UTC’s SimCenter is a multidisciplinary research center designed to advance modeling- and simulation-based science. At the SimCenter, Skjellum’s primary role is with the Center of Excellence in Applied Computational Science and Engineering program that awards competitive grants to UTC faculty to further their research. He also helps advance the SimCenter as a core facility for high-performance computing and storage and encourages a mindset of commercialization.
“I think commercialization is a crucial activity and undervalued in the sense that it’s not pervasive yet,” remarks Skjellum. “It’s always been undervalued, so it’s not a new problem. But in places that are more successful at it, it adds a wonderful dimension to all aspects of a university.”
Skjellum developed an interest in computers at an early age when his school bought a few microcomputers in the late 1970s. He and his classmates tore them apart and learned how to use them inside out.

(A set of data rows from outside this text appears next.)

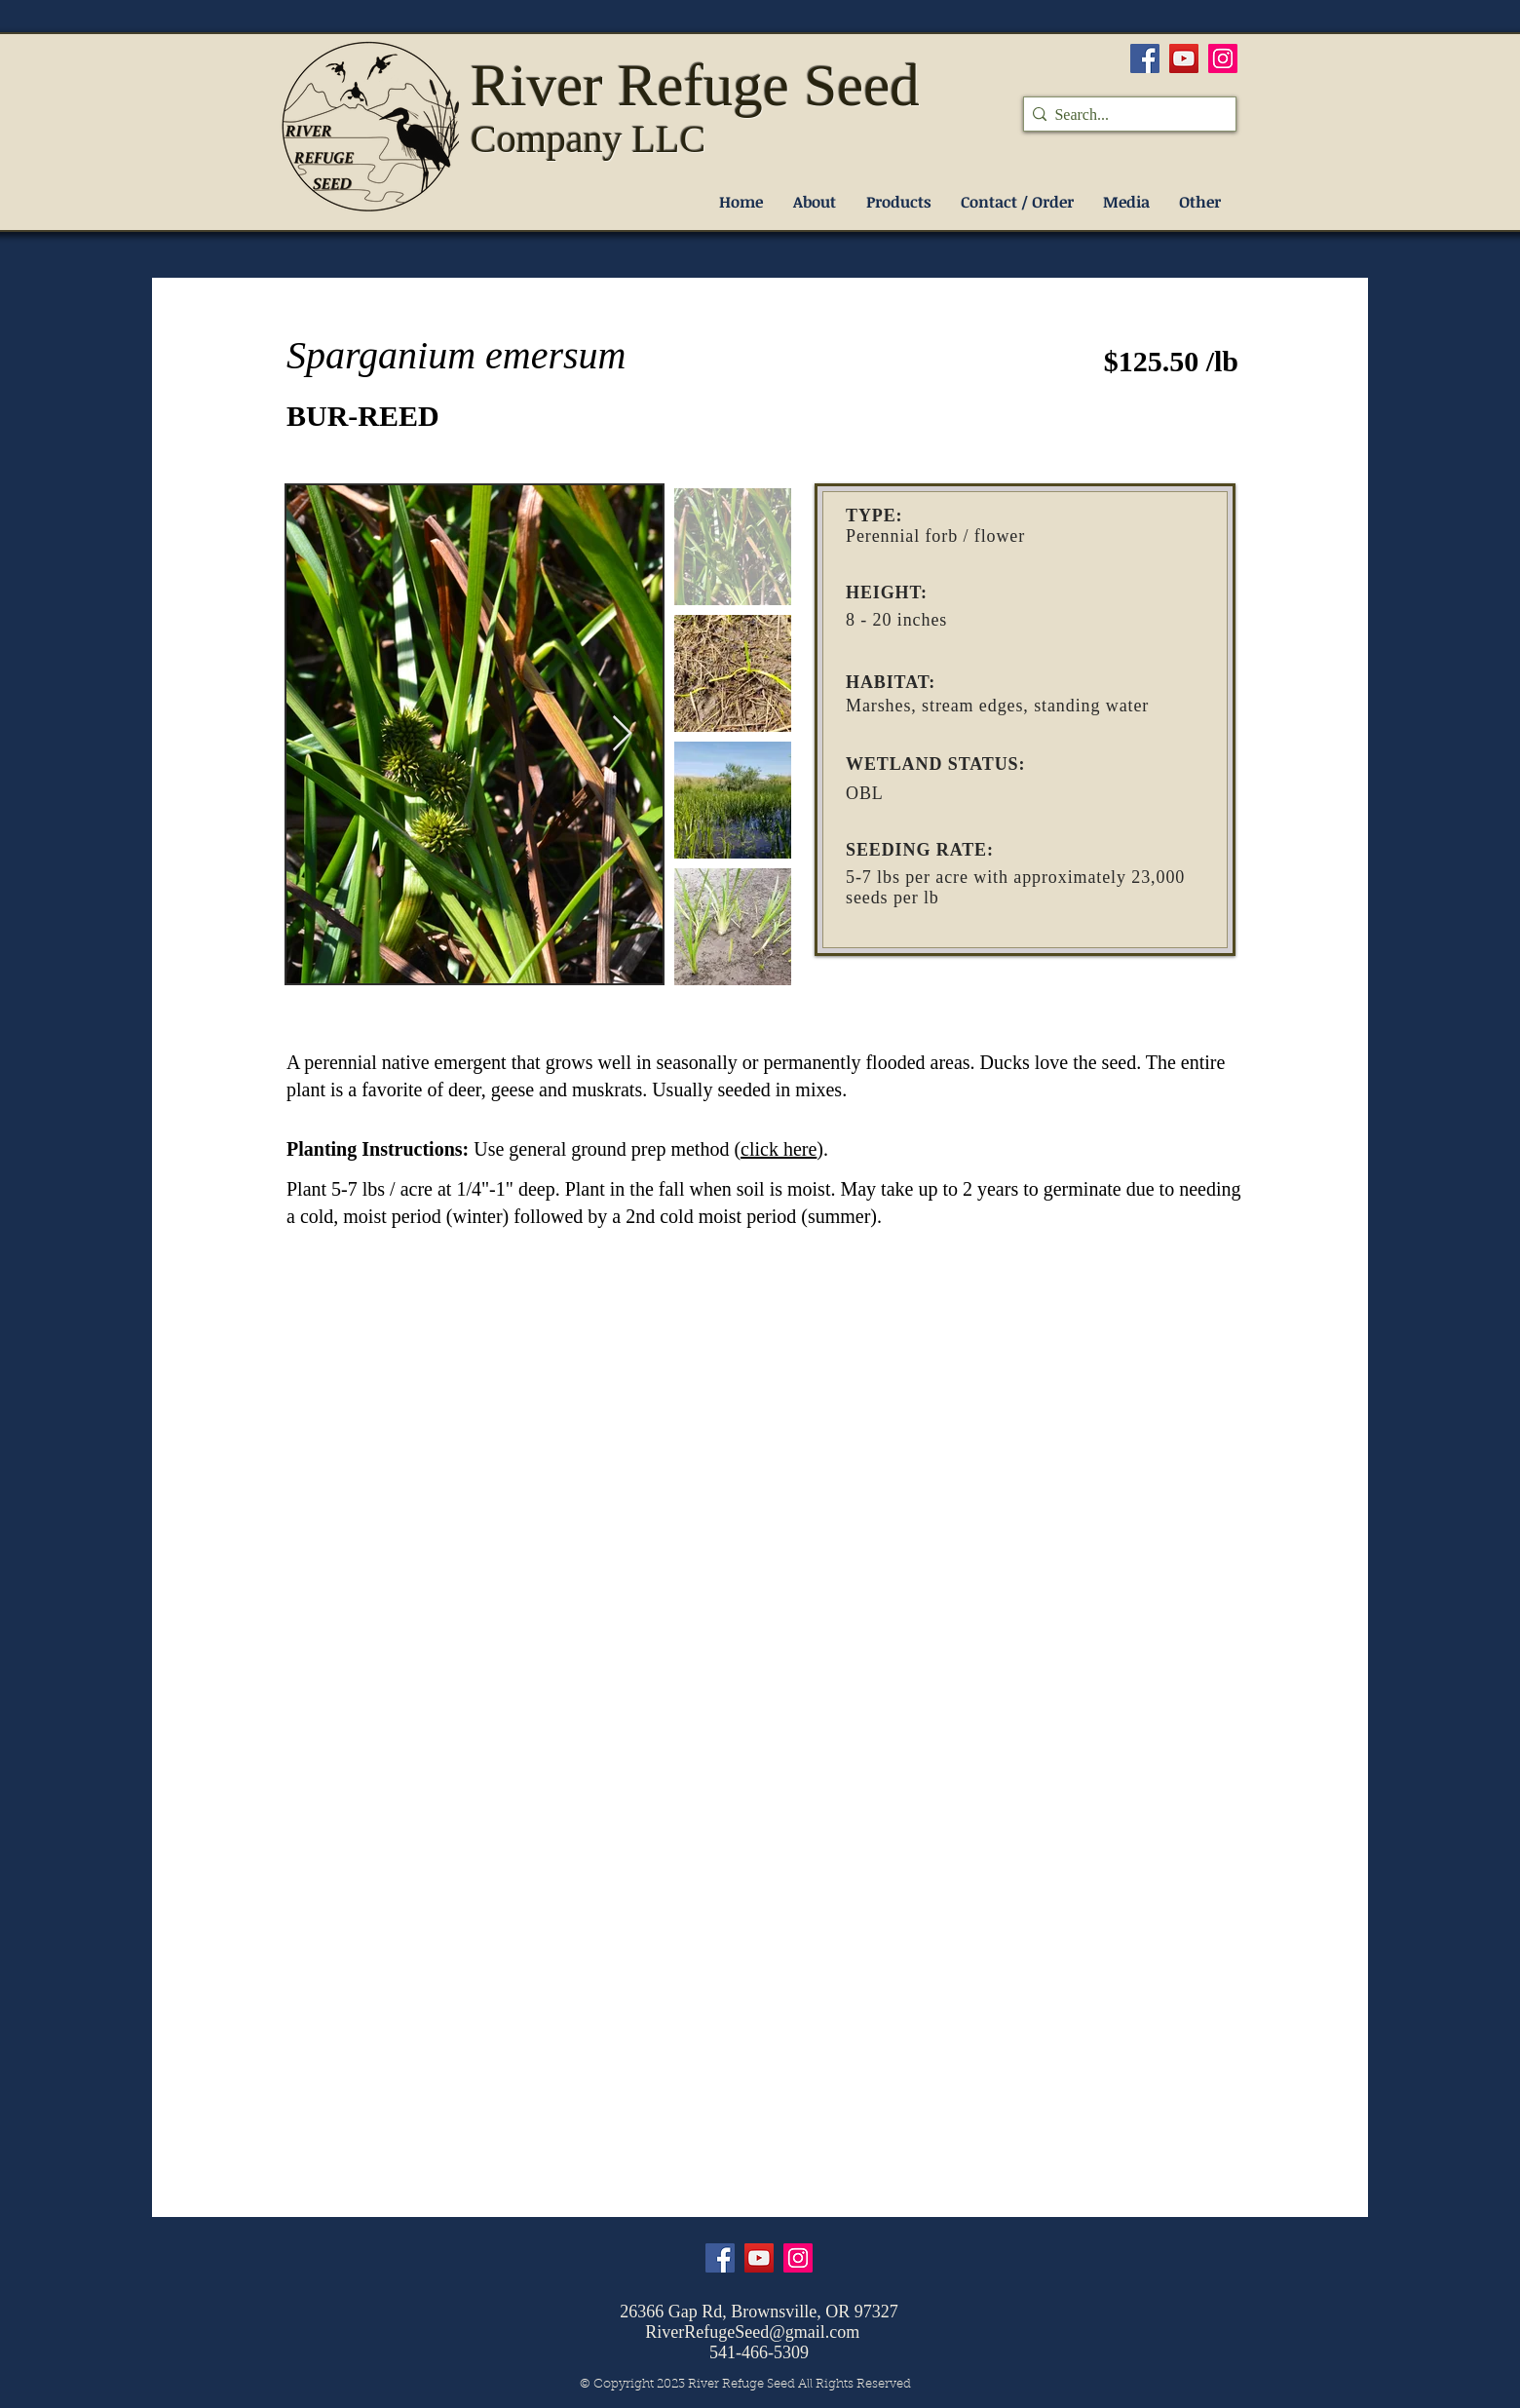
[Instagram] (1222, 58)
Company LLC (588, 139)
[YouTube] (1183, 58)
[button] (898, 202)
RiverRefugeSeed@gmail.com (752, 2332)
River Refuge (637, 85)
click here (779, 1149)
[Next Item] (622, 734)
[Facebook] (1144, 58)
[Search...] (1124, 115)
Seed (862, 85)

“I got very interested in computers, algorithms and math from that experience, which led to an entire career in scientific computing,” he said. “Of course, when you have one computer then you think about putting 100, 1,000 or 10,000 of them together and seeing what they can do. That led to my main area of high-performance computing.”

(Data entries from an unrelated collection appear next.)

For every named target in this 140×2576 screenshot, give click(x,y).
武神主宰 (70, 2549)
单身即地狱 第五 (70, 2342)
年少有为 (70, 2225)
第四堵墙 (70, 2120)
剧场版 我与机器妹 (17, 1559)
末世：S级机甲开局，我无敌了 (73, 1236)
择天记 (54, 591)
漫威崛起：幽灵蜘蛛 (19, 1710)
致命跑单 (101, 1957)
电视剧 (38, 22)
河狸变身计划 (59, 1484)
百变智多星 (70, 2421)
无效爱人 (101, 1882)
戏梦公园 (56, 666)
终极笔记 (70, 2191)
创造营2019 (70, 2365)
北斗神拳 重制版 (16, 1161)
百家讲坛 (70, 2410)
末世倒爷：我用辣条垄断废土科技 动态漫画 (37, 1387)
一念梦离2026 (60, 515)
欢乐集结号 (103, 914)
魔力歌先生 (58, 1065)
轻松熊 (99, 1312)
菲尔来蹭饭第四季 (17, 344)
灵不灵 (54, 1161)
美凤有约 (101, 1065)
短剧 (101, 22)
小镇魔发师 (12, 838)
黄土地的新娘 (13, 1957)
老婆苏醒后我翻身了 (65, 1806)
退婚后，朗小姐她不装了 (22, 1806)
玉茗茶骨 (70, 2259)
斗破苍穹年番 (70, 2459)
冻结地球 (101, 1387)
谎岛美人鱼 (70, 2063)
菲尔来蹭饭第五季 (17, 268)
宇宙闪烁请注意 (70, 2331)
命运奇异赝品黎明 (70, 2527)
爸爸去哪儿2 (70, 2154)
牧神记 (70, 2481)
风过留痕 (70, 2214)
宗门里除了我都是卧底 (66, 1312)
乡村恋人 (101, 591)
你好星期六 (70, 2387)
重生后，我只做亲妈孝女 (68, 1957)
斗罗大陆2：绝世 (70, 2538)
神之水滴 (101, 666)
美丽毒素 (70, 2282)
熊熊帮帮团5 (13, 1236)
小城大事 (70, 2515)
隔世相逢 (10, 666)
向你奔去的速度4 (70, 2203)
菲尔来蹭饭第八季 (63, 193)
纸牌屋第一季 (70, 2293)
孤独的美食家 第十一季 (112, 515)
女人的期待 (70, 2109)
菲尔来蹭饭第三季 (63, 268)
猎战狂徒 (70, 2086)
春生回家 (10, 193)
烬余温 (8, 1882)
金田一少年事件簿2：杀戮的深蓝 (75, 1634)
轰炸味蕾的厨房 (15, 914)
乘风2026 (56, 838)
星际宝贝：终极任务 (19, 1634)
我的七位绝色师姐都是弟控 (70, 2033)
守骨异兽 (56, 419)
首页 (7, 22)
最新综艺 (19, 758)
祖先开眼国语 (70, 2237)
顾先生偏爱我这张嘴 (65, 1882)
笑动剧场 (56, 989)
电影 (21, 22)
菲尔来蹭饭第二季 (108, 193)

About halfway through his career, Skjellum began researching cybersecurity, focusing on blockchain and IoT. But no matter his focus, he has always been interested in how to use computers to solve bigger problems.
One of Skjellum’s proudest accomplishments in his career stems from his time at Mississippi State University. During the mid-1990s, his research group collaborated with Argonne National Laboratory to develop the initial MPICH implementation of the message passage interface (MPI), a communication standard in parallel computing. This first implementation led to broad use of performance portable programming for parallel software, paving the way for a new era in parallel computing.
“Most parallel programs that run on multiple servers use MPI to this day,” notes Skjellum. “That area has allowed a whole renaissance of parallel programs, starting around 1994, and now MPI is endemic across the world. The whole field developed out of the work that my group and others did.”
Since coming to UTC in 2017, Skjellum has filed two invention disclosures pertaining to blockchain technology. Skjellum is thankful for UTRF’s support of researchers at the SimCenter. He looks forward to future opportunities to work with UTRF and thinks interactions will only grow over time.
“It’s part of our duty as professors to ensure that what we create doesn’t just go on a shelf, and that it continues to be useful if it has practical applications,” Skjellum emphasizes.
“The contributions Tony has made to the fields of high-performance computing and cybersecurity are astounding,” comments Dr. Nghia Chiem, a technology manager at UTRF. “We look forward to working with him and SimCenter researchers for years to come.”